As we navigate the murky waters of COVID-19, employers are stuck between a rock and a hard place
As we navigate the murky waters of COVID-19, employers are stuck between a rock and a hard place. On the one hand, employers need to err on the side of caution when it comes to rushing back our old normality – on the other hand, talent it still talent, and HR leaders need to maintain regular company operations.
Onboarding is still a core component of HR, pandemic or no pandemic. As such, it’s never too late to brush up on your technique.
HRD Canada spoke to Jeremy Viault, marketing director, Canada at DocuSign, who revealed the common pitfalls employers fall into when it comes to welcoming new hires.
“After spending a lot of effort and money in hiring, a large number of companies are doing a poor job at onboarding,” Viault told HRD.
“However, this is a crucial step in the HR process because sought after talents may decide to leave you pretty soon if the experience is not on par with their expectations. According to Glassdoor, only 12% of workers are fully satisfied with the employer’s onboarding process.
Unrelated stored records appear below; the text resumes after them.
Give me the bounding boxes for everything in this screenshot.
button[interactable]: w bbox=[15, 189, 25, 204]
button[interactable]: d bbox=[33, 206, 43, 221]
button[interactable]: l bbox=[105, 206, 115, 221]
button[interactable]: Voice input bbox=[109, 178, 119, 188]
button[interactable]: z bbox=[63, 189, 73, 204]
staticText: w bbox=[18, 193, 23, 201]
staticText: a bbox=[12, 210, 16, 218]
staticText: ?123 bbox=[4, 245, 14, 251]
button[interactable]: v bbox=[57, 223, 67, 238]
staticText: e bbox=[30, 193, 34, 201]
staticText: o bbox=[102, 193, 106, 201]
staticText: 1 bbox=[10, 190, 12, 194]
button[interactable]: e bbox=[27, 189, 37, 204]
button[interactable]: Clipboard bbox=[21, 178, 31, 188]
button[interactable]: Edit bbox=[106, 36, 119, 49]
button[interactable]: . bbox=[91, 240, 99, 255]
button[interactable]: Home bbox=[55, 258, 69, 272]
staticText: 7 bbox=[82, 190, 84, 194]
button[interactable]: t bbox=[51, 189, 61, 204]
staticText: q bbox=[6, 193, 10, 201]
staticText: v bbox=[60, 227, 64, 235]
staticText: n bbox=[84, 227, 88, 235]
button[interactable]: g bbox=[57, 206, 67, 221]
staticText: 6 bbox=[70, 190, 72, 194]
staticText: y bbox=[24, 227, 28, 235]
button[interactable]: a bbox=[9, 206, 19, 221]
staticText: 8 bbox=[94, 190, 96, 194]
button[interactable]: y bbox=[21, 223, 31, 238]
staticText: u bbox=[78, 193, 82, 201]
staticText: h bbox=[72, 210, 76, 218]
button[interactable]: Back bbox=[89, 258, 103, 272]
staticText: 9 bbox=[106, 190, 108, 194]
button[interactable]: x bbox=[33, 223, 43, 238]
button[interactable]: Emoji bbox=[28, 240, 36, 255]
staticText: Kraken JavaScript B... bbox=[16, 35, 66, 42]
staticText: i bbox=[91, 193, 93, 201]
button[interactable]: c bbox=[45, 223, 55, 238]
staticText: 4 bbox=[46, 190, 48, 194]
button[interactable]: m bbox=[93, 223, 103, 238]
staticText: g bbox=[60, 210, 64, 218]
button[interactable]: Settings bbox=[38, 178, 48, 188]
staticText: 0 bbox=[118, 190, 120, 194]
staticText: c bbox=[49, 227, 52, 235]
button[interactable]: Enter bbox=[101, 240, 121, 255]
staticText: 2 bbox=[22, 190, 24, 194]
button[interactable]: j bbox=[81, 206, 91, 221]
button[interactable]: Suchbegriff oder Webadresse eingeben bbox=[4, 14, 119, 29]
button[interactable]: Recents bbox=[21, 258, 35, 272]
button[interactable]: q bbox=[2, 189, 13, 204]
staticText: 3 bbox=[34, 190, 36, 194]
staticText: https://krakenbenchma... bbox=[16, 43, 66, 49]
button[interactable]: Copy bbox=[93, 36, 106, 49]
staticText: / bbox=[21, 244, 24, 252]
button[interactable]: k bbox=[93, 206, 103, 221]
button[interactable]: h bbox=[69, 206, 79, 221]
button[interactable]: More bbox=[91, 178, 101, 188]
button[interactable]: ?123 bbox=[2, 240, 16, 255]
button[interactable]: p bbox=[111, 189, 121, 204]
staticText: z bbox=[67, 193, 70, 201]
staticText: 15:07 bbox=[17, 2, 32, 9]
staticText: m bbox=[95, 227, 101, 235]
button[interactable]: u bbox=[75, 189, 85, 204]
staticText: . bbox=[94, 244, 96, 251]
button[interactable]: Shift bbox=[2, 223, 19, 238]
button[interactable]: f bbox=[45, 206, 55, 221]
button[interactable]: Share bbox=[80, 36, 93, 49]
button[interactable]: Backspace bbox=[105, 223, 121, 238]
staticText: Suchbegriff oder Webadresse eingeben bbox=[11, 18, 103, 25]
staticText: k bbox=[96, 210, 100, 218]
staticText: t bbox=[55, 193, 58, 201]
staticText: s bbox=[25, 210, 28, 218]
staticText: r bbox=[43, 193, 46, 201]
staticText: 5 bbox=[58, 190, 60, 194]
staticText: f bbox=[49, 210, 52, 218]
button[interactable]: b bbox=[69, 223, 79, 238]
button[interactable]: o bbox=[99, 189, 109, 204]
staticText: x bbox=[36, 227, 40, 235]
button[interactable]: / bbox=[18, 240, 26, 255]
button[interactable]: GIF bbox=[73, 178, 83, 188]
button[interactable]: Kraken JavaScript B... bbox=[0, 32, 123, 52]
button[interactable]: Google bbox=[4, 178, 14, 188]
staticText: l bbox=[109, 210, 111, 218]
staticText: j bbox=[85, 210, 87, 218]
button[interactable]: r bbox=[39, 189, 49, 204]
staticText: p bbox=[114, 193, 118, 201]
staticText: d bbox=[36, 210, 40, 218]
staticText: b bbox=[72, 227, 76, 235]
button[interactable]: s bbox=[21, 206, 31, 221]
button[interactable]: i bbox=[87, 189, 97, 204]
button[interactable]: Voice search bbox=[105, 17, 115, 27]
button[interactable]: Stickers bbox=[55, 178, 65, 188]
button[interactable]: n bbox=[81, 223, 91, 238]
“The number one onboarding challenge is paperwork – that’s asking new hires and HR to re-key the same information in different systems or forms. It opens the door to errors and a potential a negative candidate experience.
“Among the varieties of onboarding pitfalls, we are also seeing a lot of companies not being prepared to welcome new hires on the logistics side (computer, IT accesses, badge, desk etc.) or missing a clear onboarding process to set them up for success.
“When companies had to pivot their hiring and onboarding to remote at the begging of the year, most simply turned online their in-person processes online. It didn't exactly work - as some activities such as identity verification can't be performed the same way in-person or remotely, exposing companies to great legal and compliance risks.”
This room for human error can be a killer for candidate experience. As Viault pointed out, tedious paperwork is a massive turn off for potential hires -especially the younger candidates who already expect everything to be virtual and paperless.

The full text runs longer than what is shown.